As a memoirist, Mr. Rabassa has a winning manner. He may be humble before a text, but he is hardly meek. He takes regular jabs at the looming figure he calls “Professor Horrendo” and deftly rebuts “the pedantic pecking of cocksure commentators.” He accomplishes this by patiently explaining his choices. Why “solitude” (for soledad), why “Chronicle of a Death Foretold” when the Spanish would seem to de mand “Chronicle of an Announced Death”? In these, and a dozen other instances, he displays a finesse and subtlety of ear worthy of a poet. He is well aware that “solitude” does not necessarily connote “loneliness” (as it does in Spanish); but “One Hundred Years of Loneliness” doesn’t quite cut it, while “announced death” is both cumbersome and ugly. His discussion of the famous opening sentence of “One Hundred Years of Solitude,” and of the choices he made, and why, is alone worth the price of the book. Aspiring translators, not to mention students of Spanish, will learn more here than in a year of language labs.
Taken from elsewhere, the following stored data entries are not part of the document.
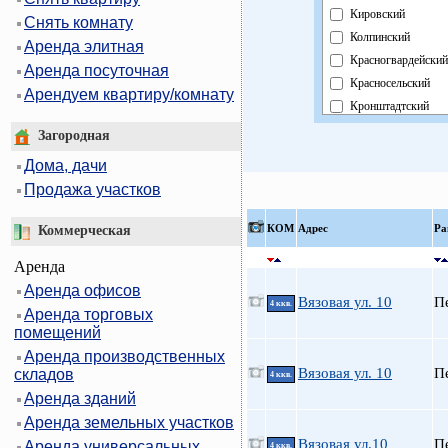
Кировский
Снять комнату
Колпинский
Аренда элитная
Красногвардейский
Аренда посуточная
Красносельский
Арендуем квартиру/комнату
Кронштадтский
Курортный
Загородная
Московский
Дома, дачи
Невский
Продажа участков
Область
Павловский
КOМ
Адрес
Ра
Коммерческая
Петроградский
Аренда
Петродворцовый
Аренда офисов
Приморский
Вязовая ул. 10
П
4 ккв.
Аренда торговых
Пушкинский
помещений
Фрунзенский
Аренда производственных
Центральный
Вязовая ул. 10
П
складов
4 ккв.
Аренда зданий
Аренда земельных участков
Вязовая ул.10
П
Аренда универсальных
4 ккв.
The book is arranged curiously. The first part offers a brisk summary of Mr. Rabassa’s life (he grew up in Yonkers and though his father was Cuban, he never learned Spanish at home). The second part is arranged according to the authors he has translated; the closing section, a mere page or so, provides a quirky valedictory. One of the recurrent themes is that of listening. On the evidence, Mr. Rabassa would seem to be, first and foremost, an unusually gifted listener, not only to what people say but to how they say it. As a boy, he practiced identifying and mimicking bird calls in the woods; as he grew, he found himself to be acutely sensitive to different accents, intonations, and timbres in the voices around him. He tells us, for example, that later, when translating the dialogue of a Cuban character in a novel, he could recall the rhythm of his father’s friends’ voices in the kitchen of his childhood. When we read the magical opening sentence of “One Hundred Years of Solitude” – “Many years later, as he faced the firing squad, Colonel Aureliano Buendia was to remember that distant afternoon when his father took him to discover ice” – it seems always to have existed, in precisely those words, in our own English tongue. And yet, each word, from “firing squad” to “remember” to “distant” to “discover” had to be struggled for, thought through, and tasted by a translator who knew in his marrow that the passage from one language into another depends not solely on linguistic mastery and a sense of good prose, but on the ability to listen for those secret interstices where all our voices coincide.